During a copy operation, you may get the following characters:

- A pound sign (#) generally means that a Flash memory device is being cleared and initialized. (Different platforms use different ways of indicating that Flash is being cleared.)

- An exclamation point (!) means that ten packets have been transferred successfully.

- A series of "V" characters means that a checksum verification of the file is occurring after the file is written to Flash memory.

- An "O" means an out-of-order packet.

- A period (.) means a timeout.

Reply to
Dan Daniels

Once the O's start streaming, they go REALLY fast, and it just keeps counting past 100% on the TFTP server...

The image requires 64MB of flash and 96MB of RAM...

Jonathan

Reply to
Jonathan

Check the free space on the flash. I'll bet that the image is bigger than the available flash memory.

Scott

Reply to
thrill5

The flash is being erased before the copy begins.

And I have 64MB of Flash

System flash directory: File Length Name/status 1 16233196 c1700-ipvoice-mz.123-11.T5.bin [16233260 bytes used, 50613456 available, 66846716 total]

65536K bytes of processor board System flash (Read/Write)

And I am copying an 18.5MB file to the router...

I originally thought it was a corrupt IOS, but I have tried multiple IOSs, including Enterprise, AdvEnterprise, 12.2, 12.3, 12.3T, etc, et al.

Jonathan

Reply to
Jonathan

Does your platform support the "squeeze" command? If so, try it.

M.

Reply to
Mark Lar

Hi Johnathan,

What TFTP Server Software are you using for this? Please note that the TFTP server on the Cisco Site (and several others) has a 16MB file size limitation, anything larger than that fails to transfer correctly due to a counter roll-over.
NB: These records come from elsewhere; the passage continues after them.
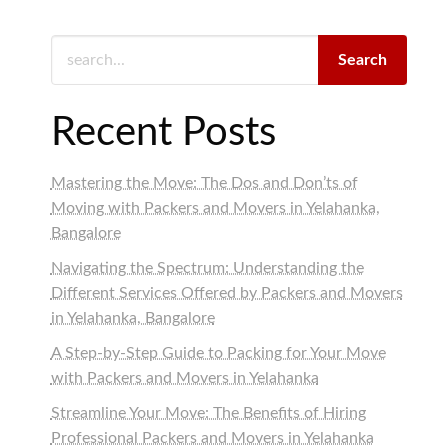
Search
Recent Posts
Mastering the Move: The Dos and Don’ts of
Moving with Packers and Movers in Yelahanka,
Bangalore
Navigating the Spectrum: Understanding the
Different Services Offered by Packers and Movers
in Yelahanka, Bangalore
A Step-by-Step Guide to Packing for Your Move
with Packers and Movers in Yelahanka
Streamline Your Move: The Benefits of Hiring
Professional Packers and Movers in Yelahanka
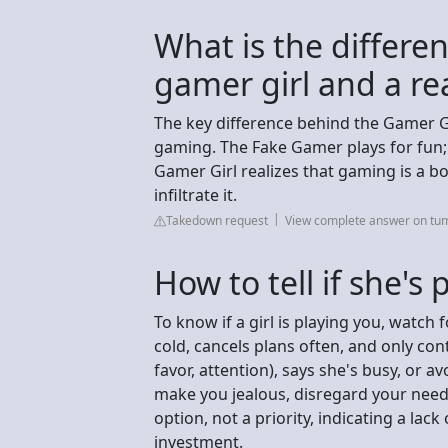
What is the differe
gamer girl and a re
The key difference behind the Gamer G
gaming. The Fake Gamer plays for fun;
Gamer Girl realizes that gaming is a bo
infiltrate it.
Takedown request
View complete answer on tu
How to tell if she's
To know if a girl is playing you, watch
cold, cancels plans often, and only co
favor, attention), says she's busy, or av
make you jealous, disregard your needs
option, not a priority, indicating a l
investment.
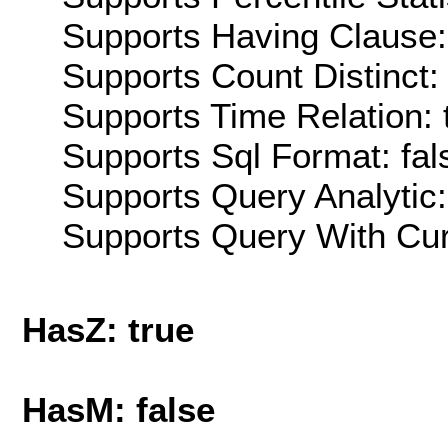
Supports Having Clause:
Supports Count Distinct: 
Supports Time Relation: 
Supports Sql Format: fal
Supports Query Analytic:
Supports Query With Cur
HasZ: true
HasM: false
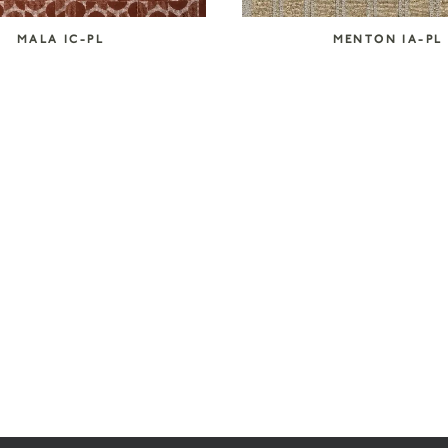
MALA IC-PL
MENTON IA-PL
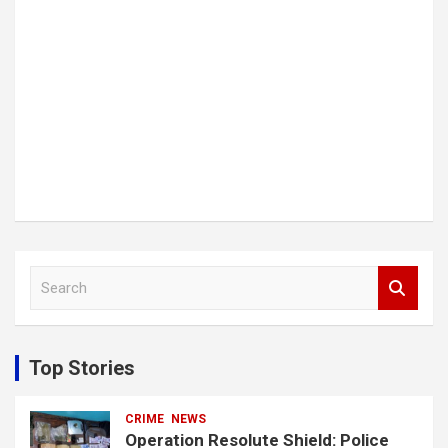
S
e
a
r
c
Top Stories
h
CRIME
NEWS
Operation Resolute Shield: Police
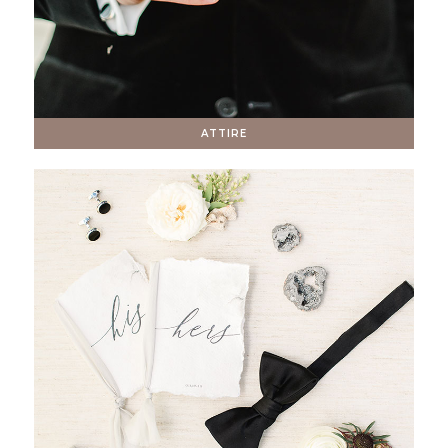
ATTIRE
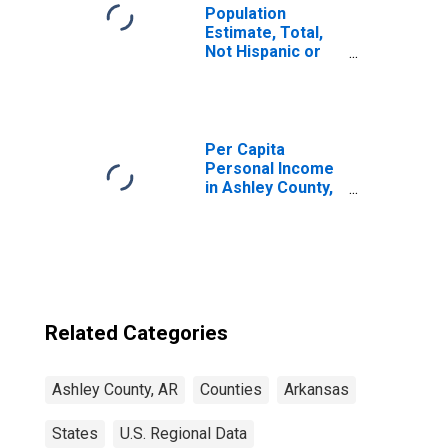
Population
Estimate, Total,
Not Hispanic or
Latino, Two or
More Races (5-
year estimate) in
Ashley County, AR
Per Capita
Personal Income
in Ashley County,
AR
Related Categories
Ashley County, AR
Counties
Arkansas
States
U.S. Regional Data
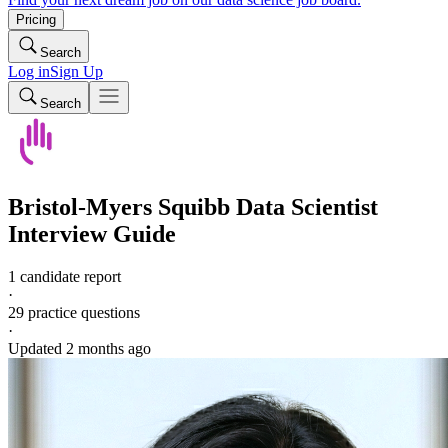
Pricing
Search
Log in
Sign Up
Search
Bristol-Myers Squibb
Data Scientist
Interview Guide
1 candidate report
·
29
practice questions
·
Updated
2 months ago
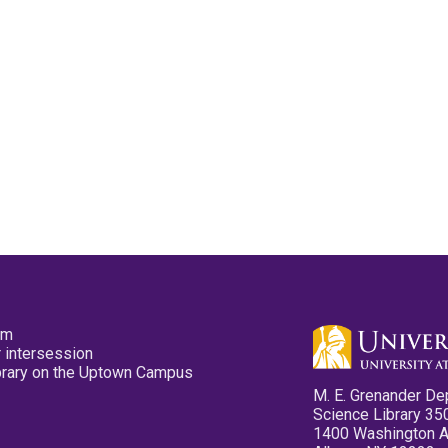
pm
 intersession
ibrary on the Uptown Campus
M. E. Grenander De
Science Library 35
1400 Washington 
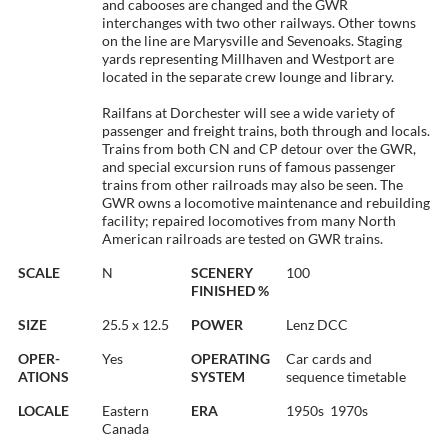
and cabooses are changed and the GWR
interchanges with two other railways. Other towns
on the line are Marysville and Sevenoaks. Staging
yards representing Millhaven and Westport are
located in the separate crew lounge and library.
Railfans at Dorchester will see a wide variety of
passenger and freight trains, both through and locals.
Trains from both CN and CP detour over the GWR,
and special excursion runs of famous passenger
trains from other railroads may also be seen. The
GWR owns a locomotive maintenance and rebuilding
facility; repaired locomotives from many North
American railroads are tested on GWR trains.
SCALE
N
SCENERY
100
FINISHED %
SIZE
25.5 x 12.5
POWER
Lenz DCC
OPER-
Yes
OPERATING
Car cards and
ATIONS
SYSTEM
sequence timetable
LOCALE
Eastern
ERA
1950s  1970s
Canada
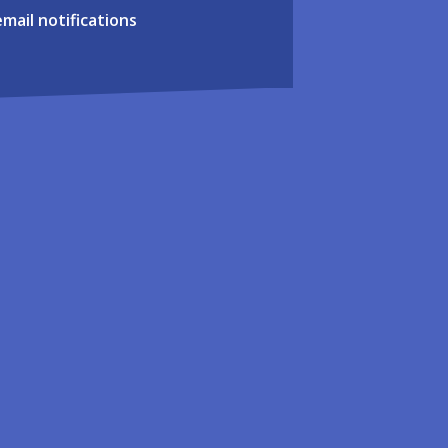
email notifications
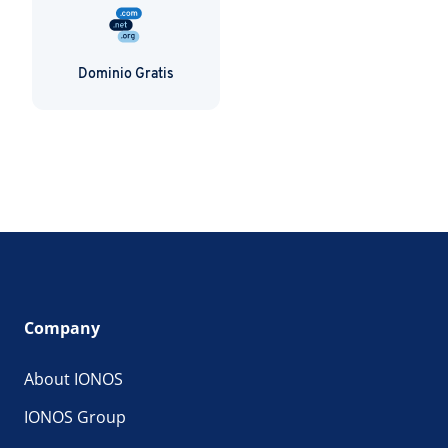
Dominio Gratis
Company
About IONOS
IONOS Group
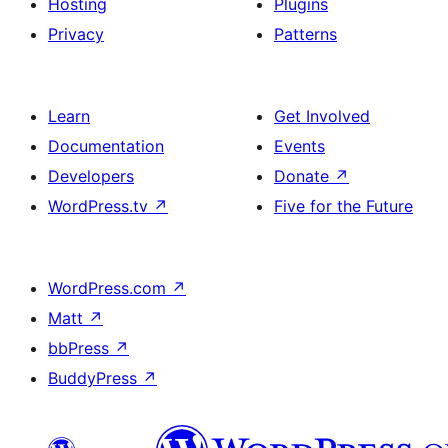
Hosting
Plugins
Privacy
Patterns
Learn
Get Involved
Documentation
Events
Developers
Donate
↗
WordPress.tv
↗
Five for the Future
WordPress.com
↗
Matt
↗
bbPress
↗
BuddyPress
↗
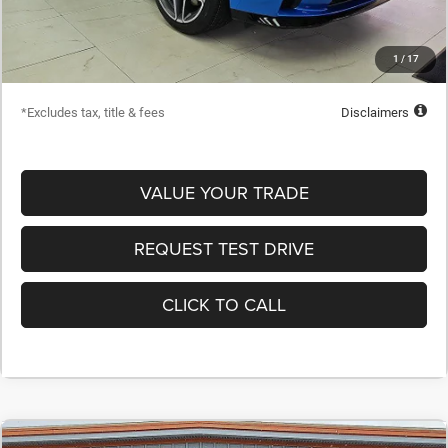
Dealer Discount
-$1,915
Starting Price
$55,995
1
/
17
Down Payment
$5,600
*Excludes tax, title & fees
Disclaimers
VALUE YOUR TRADE
REQUEST TEST DRIVE
CLICK TO CALL
COMMENTS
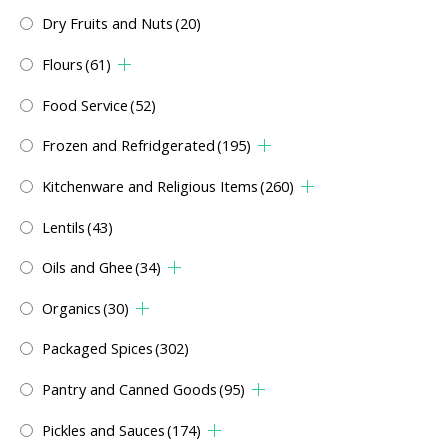
Dry Fruits and Nuts
(20)
Flours
(61)
Food Service
(52)
Frozen and Refridgerated
(195)
Kitchenware and Religious Items
(260)
Lentils
(43)
Oils and Ghee
(34)
Organics
(30)
Packaged Spices
(302)
Pantry and Canned Goods
(95)
Pickles and Sauces
(174)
To get around this issue I use the

3CDAEMON product (3CDv2r10.zip, slightly less than 1MB) as a TFTP Server, its written by a 3com employee, but is available as freeware. An excellent product -

formatting link
Cheers...............pk.

Reply to
Peter

Did that too...

Same error...

Jonathan

Reply to
Jonathan

Well, it started to work using the 3ComTFTP...

At 16,773,120 bytes, I got the following: !!!!!!!!!!!!!!!!!!!!!!!!!!!!!!!!!!!!!!!!!!!!!!!!.O.O.O [timed out]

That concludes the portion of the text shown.